Jeannine Millner is a non-traditional, first-generation student (age 61) who previously didn’t have the opportunity to attend college. She is from St. Louis and is studying in the humanities department here at Fontbonne. She is also dually enrolled at Yale. We talked to Jeannine to learn a little more about her, check out our Q&A!
Why did you choose Fontbonne?
After applying and interviewing at three other local universities, it was immediately clear that I “fit in” at FBU. I was welcomed with open arms. I’ve never looked back.
Why did you choose humanities?
Not knowing exactly what undergraduate degree I would need for the work I would do in the next chapter of my life, I “googled” until I found something that made sense to me. This particular definition of the humanities tied everything together for me. I wrote it on an index card and have kept it in my desk drawer as a reminder of my goals and as a source of inspiration when needed:
“The humanities – including the study of languages, literature, history, jurisprudence, philosophy, comparative religion, ethics, and the arts – are disciplines of memory and imagination, telling us where we have been and helping us envision where we are going.”
– The Heart of the Matter(Report of the American Academy of Arts & Science’s Commission on the Humanities and Social Sciences to the U. S. Congress in June 2013)
How would you explain humanities to someone that doesn’t know what you do?
I would tell them that the courses within humanistic studies make us more complete individuals, capable of appreciating all the beauty in the world around us and, more importantly, within us. Humanities enhance our lives and enrich our souls, making us better humans.
What are the best parts of this department?
Three things come to mind. First, the faculty’s commitment to higher education and their ability to impart knowledge to us that we will need if we are to be successful, contributing members of society. Second, their unwavering support of our students, especially during the unprecedented time of Covid-19 when all of us (faculty, students, and staff) had to shift to online learning …something that most of us had not anticipated doing. Ever. And, finally, the cohesiveness within the department. The faculty not only respect each other but they really like each other and enjoy working together.
What would you tell prospective students looking to pursue the same course?
I would tell them that, if they are planning to major in Religious Studies, there may be no better university than Fontbonne. While here, I have learned global theology and the skills needed to fully understand and respect those whose religious beliefs are different than mine. Although Fontbonne is a Catholic university, the institution holds the tenets of all living religions in the highest regard. As a non-Catholic, my beliefs and values are not merely respected, they are valued at Fontbonne.

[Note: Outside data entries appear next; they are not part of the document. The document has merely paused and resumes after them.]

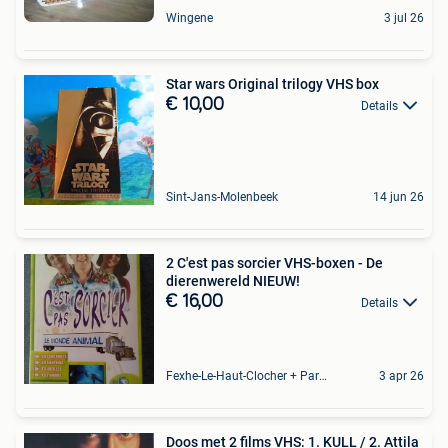
Wingene
3 jul 26
Star wars Original trilogy VHS box
€ 10,00
Details
Sint-Jans-Molenbeek
14 jun 26
2 C'est pas sorcier VHS-boxen - De
dierenwereld NIEUW!
€ 16,00
Details
Fexhe-Le-Haut-Clocher + Partie De Momalle
3 apr 26
Doos met 2 films VHS: 1. KULL / 2. Attila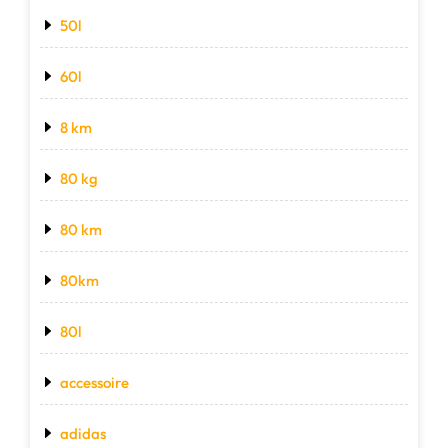
50l
60l
8 km
80 kg
80 km
80km
80l
accessoire
adidas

In what ways are you involved in the community on and off-campus?
I participated in the TELOS Honors Program my first two years and I am a member of the Fontbonne chapter of Omicron Delta Kappa, a national leadership honor society. Through my participation in TELOS, I became involved with Annie’s Hope, the center for grieving children, where I volunteer facilitating family grief counseling. I am also a member of the board of directors for a local fire district. I find both roles very rewarding.

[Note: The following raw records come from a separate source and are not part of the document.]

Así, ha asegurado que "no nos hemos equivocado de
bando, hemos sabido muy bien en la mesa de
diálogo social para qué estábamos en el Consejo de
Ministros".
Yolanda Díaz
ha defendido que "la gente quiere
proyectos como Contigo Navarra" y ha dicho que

Things you have accomplished while at Fontbonne?
This may sound trivial but, after being out of school for 40 years, I had to learn how to study again. And I had to hit the proverbial deck running when it came to our web-based learning management system. I had just mastered Schoology when Fontbonne switched to Canvas. Fortunately, for me, Canvas was the LMS used at another university I attended during the pandemic when most of us were learning from home – which is another accomplishment of which I am most proud and by which I am most humbled. Some of the classes I needed (if I was to graduate on time) were only offered “in-person” at a time when I was more comfortable staying home because my husband is a physician on the front lines of Covid. At his suggestion, and with Fontbonne’s approval, I applied to Yale University for my philosophy and English classes and was quite surprised to find myself dually enrolled for my Junior year!
How do you feel this department has prepared you for post-graduation?
Fontbonne University, through my affiliation with its Department of Humanities, has taught me to think critically, act ethically, and serve responsibly …with an acuity that I had not previously realized.
Your overall Fontbonne experience and would you recommend attending here to incoming students?
Honestly, I was terrified to be in college at age 58. I was afraid traditional students would ignore me or resent me. At the very least, they would have no appreciation for my life experience. There was always the chance that faculty might view me as a bored housewife who didn’t need to worry about a GPA or who didn’t take the assignments seriously. I couldn’t have been more wrong! Students and professors alike, treated me no differently than any other Fontbonne student. It has been a very fulfilling and gratifying experience. I would wholeheartedly recommend Fontbonne University to all prospective students.
What are your career goals and how has your chosen major helped you prepare for those?
During my time at Fontbonne, I became aware of a vocation to serve those who are entering the final journey of life. My degree in Religious Studies has helped me form the basis of understanding the varying viewpoints of death as well as different cultural perspectives as I continue my studies. I plan to pursue a Master of Science in Thanatology to prepare me for a career as an end-of-life doula, helping those who are facing death address its many perspectives including physical, ethical, spiritual, sociological, and psychological.